Cette approche est particulièrement importante pour les secteurs de l’énergie, des transports, de la santé et de l’industrie. Dans ces domaines, une cyberattaque ne menace pas seulement des fichiers. Elle peut perturber une chaîne de production, un réseau de distribution ou un dispositif médical.
Les enjeux industriels et territoriaux du site de Gémenos
La présence d’un site spécialisé dans la cybersécurité à Gémenos illustre la place de l’innovation française dans un secteur dominé par de grands groupes internationaux. Elle contribue à maintenir des compétences en électronique, en cryptographie, en logiciels embarqués et en industrialisation de produits sécurisés.
Ces métiers nécessitent des profils variés : ingénieurs en cybersécurité, experts des télécommunications, spécialistes de la qualité, techniciens de production et professionnels capables de répondre aux exigences réglementaires. La sécurité d’un composant ne dépend pas uniquement de son design. Elle repose aussi sur la maîtrise de la chaîne de fabrication, de l’approvisionnement et de la distribution.
Dans un contexte de tensions géopolitiques et de dépendance technologique, cette dimension industrielle prend une importance particulière. Produire et développer des solutions sensibles en Europe permet de mieux contrôler certaines étapes critiques. Cela ne signifie pas une autonomie totale, mais renforce la capacité à protéger les infrastructures et les données stratégiques.
Ce que les entreprises doivent regarder avant de choisir une solution
Pour une entreprise, sélectionner une solution de cybersécurité connectée ne revient pas à comparer uniquement une liste de fonctionnalités. Plusieurs critères méritent une attention particulière :
- La robustesse technique : chiffrement, résistance aux attaques et protection des clés doivent être documentés.
- La gestion du cycle de vie : une solution doit rester administrable après son déploiement, notamment lors des mises à jour ou du remplacement d’un équipement.
- L’interopérabilité : le produit doit pouvoir fonctionner avec les systèmes déjà utilisés par l’organisation.
- La conformité : les exigences européennes et sectorielles peuvent imposer des niveaux de certification précis.
- La capacité de montée en charge : une solution adaptée à quelques milliers d’appareils ne répondra pas forcément aux besoins d’un groupe international.
- La réversibilité : l’entreprise doit anticiper les conditions de changement de fournisseur et d’export des données.
Il faut également examiner l’accompagnement proposé. En cybersécurité, le produit ne suffit pas toujours. La configuration, la supervision et la réaction en cas d’incident sont tout aussi déterminantes.

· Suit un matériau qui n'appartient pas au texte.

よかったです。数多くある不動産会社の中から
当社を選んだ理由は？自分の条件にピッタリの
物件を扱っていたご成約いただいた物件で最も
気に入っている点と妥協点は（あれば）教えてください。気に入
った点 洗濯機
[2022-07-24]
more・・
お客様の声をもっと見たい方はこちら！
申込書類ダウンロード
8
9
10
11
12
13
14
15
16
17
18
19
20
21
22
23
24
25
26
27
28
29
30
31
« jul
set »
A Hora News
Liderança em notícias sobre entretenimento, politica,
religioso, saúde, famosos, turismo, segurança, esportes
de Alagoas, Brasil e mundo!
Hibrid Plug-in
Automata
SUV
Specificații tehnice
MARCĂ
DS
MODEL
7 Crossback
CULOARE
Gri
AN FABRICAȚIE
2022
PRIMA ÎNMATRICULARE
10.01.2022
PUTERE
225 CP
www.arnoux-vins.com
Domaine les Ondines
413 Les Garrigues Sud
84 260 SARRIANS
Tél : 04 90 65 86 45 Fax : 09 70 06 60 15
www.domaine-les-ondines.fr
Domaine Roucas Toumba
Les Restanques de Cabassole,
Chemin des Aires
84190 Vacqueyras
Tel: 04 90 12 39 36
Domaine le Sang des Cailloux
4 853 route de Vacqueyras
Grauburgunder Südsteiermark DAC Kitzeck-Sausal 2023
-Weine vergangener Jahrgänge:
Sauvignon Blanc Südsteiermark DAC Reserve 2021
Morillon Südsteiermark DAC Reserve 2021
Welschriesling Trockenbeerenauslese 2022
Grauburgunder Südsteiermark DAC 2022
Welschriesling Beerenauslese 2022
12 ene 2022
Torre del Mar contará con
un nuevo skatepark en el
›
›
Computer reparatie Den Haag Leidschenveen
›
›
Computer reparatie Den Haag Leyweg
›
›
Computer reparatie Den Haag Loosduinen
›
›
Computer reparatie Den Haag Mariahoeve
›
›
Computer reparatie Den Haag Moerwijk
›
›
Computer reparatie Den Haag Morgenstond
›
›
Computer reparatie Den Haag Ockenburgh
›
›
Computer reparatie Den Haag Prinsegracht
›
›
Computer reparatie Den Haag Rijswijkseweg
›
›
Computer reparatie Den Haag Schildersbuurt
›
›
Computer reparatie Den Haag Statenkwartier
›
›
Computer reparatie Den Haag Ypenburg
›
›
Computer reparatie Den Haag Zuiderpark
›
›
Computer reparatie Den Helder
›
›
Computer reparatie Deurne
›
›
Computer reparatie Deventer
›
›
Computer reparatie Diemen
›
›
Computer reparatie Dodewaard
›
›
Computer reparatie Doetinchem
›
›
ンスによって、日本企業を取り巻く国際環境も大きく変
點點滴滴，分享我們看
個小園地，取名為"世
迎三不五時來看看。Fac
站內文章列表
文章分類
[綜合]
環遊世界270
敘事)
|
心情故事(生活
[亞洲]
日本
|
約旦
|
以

Une technologie performante mal déployée peut offrir une protection très relative.
Une sécurité plus discrète, mais plus exigeante
Le principal défi des prochaines années sera peut-être de rendre la sécurité suffisamment solide sans la rendre trop contraignante. Les utilisateurs veulent se connecter rapidement, payer en quelques secondes et ajouter un objet à leur réseau sans lire un manuel de cinquante pages. Les entreprises, elles, doivent gérer des environnements de plus en plus complexes.

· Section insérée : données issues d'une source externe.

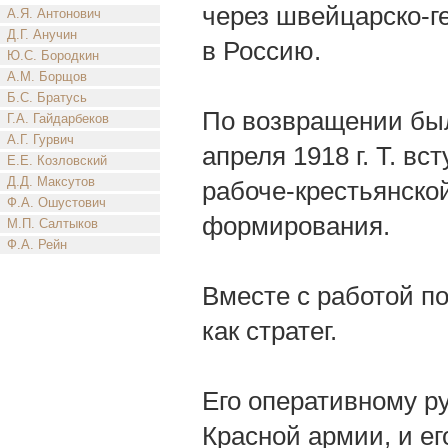
через швейцарско-ге
А.Я. Антонович
Д.Г. Анучин
в Россию.
Ю.С. Бородкин
А.М. Борщов
Б.С. Братусь
По возвращении был
Г.А. Гайдарбеков
А.Г. Гурвич
апреля 1918 г. Т. вс
Е.Е. Козловский
Д.Д. Максутов
рабоче-крестьянско
Ф.А. Ошустович
формирования.
М.П. Салтыков
Ф.А. Рейн
Вместе с работой п
как стратег.
Его оперативному р
Красной армии, и е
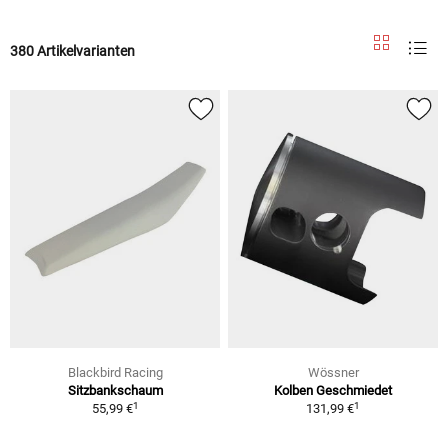
380 Artikelvarianten
Blackbird Racing
Wössner
Sitzbankschaum
Kolben Geschmiedet
1
1
55,99 €
131,99 €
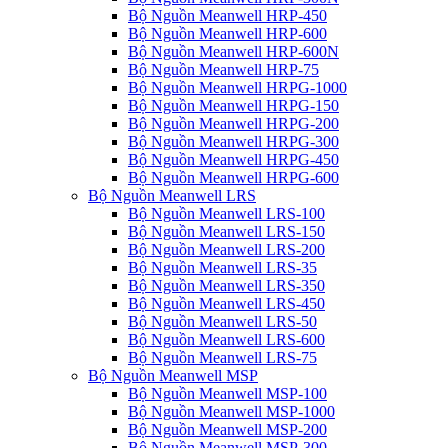
Bộ Nguồn Meanwell HRP-450
Bộ Nguồn Meanwell HRP-600
Bộ Nguồn Meanwell HRP-600N
Bộ Nguồn Meanwell HRP-75
Bộ Nguồn Meanwell HRPG-1000
Bộ Nguồn Meanwell HRPG-150
Bộ Nguồn Meanwell HRPG-200
Bộ Nguồn Meanwell HRPG-300
Bộ Nguồn Meanwell HRPG-450
Bộ Nguồn Meanwell HRPG-600
Bộ Nguồn Meanwell LRS
Bộ Nguồn Meanwell LRS-100
Bộ Nguồn Meanwell LRS-150
Bộ Nguồn Meanwell LRS-200
Bộ Nguồn Meanwell LRS-35
Bộ Nguồn Meanwell LRS-350
Bộ Nguồn Meanwell LRS-450
Bộ Nguồn Meanwell LRS-50
Bộ Nguồn Meanwell LRS-600
Bộ Nguồn Meanwell LRS-75
Bộ Nguồn Meanwell MSP
Bộ Nguồn Meanwell MSP-100
Bộ Nguồn Meanwell MSP-1000
Bộ Nguồn Meanwell MSP-200
Bộ Nguồn Meanwell MSP-300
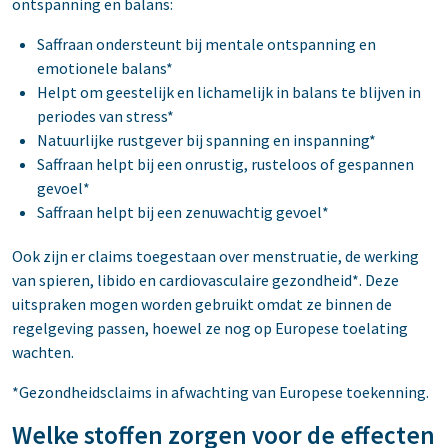
ontspanning en balans:
Saffraan ondersteunt bij mentale ontspanning en
emotionele balans*
Helpt om geestelijk en lichamelijk in balans te blijven in
periodes van stress*
Natuurlijke rustgever bij spanning en inspanning*
Saffraan helpt bij een onrustig, rusteloos of gespannen
gevoel*
Saffraan helpt bij een zenuwachtig gevoel*
Ook zijn er claims toegestaan over menstruatie, de werking
van spieren, libido en cardiovasculaire gezondheid*. Deze
uitspraken mogen worden gebruikt omdat ze binnen de
regelgeving passen, hoewel ze nog op Europese toelating
wachten.
*Gezondheidsclaims in afwachting van Europese toekenning.
Welke stoffen zorgen voor de effecten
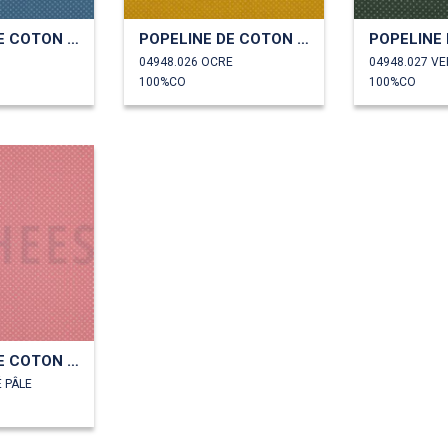
POPELINE DE COTON PETITS POINTS
POPELINE DE COTON PETITS POINTS
04948.026 OCRE
04948.027 V
100%CO
100%CO
POPELINE DE COTON PETITS POINTS
 PÂLE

Le site de Thales Gemalto à Gémenos se trouve au croisement de ces attentes. Son héritage est celui de la carte à puce, mais son horizon est beaucoup plus large : identités numériques, paiements, télécommunications, objets connectés et services critiques. La cybersécurité connectée n’est plus un sujet réservé aux experts. Elle structure désormais une partie très concrète de notre quotidien.

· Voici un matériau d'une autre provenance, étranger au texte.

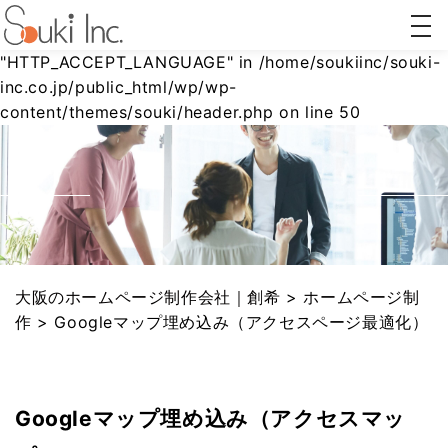
togg
Warning
: Undefined array key
navi
"HTTP_ACCEPT_LANGUAGE" in
/home/soukiinc/souki-
inc.co.jp/public_html/wp/wp-
content/themes/souki/header.php
on line
50
ホーム
AI対策
リステ
Webコ
ページ
(AIO/LLMO)
ィング
ンサル
制作
広告
ティン
グ
大阪のホームページ制作会社｜創希
>
ホームページ制
作
>
Googleマップ埋め込み（アクセスページ最適化）
Googleマップ埋め込み（アクセスマッ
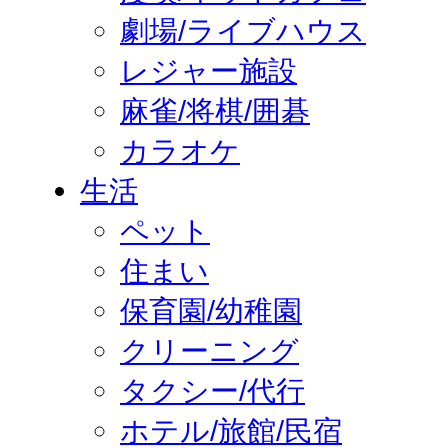
劇場/ライブハウス
レジャー施設
麻雀/将棋/囲碁
カラオケ
生活
ペット
住まい
保育園/幼稚園
クリーニング
タクシー/代行
ホテル/旅館/民宿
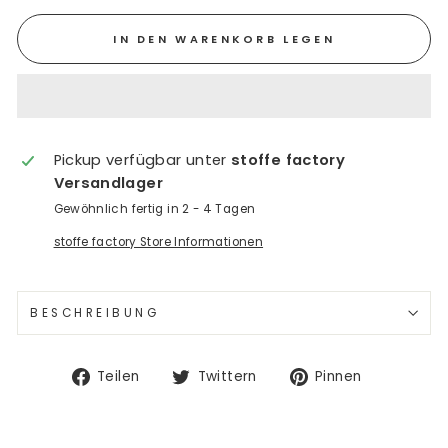
IN DEN WARENKORB LEGEN
Pickup verfügbar unter
stoffe factory
Versandlager
Gewöhnlich fertig in 2 - 4 Tagen
stoffe factory Store Informationen
BESCHREIBUNG
Auf
Auf
Auf
Teilen
Twittern
Pinnen
Facebook
Twitter
Pinterest
teilen
twittern
pinnen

La prochaine fois qu’un paiement sans contact sera validé en une seconde ou qu’une connexion mobile s’effectuera automatiquement, il sera utile de se rappeler qu’une chaîne technologique complexe se cache derrière cette simplicité. La confiance numérique ne se voit pas toujours. Elle se construit pourtant composant après composant, certificat après certificat, dans des sites industriels comme celui de Gémenos.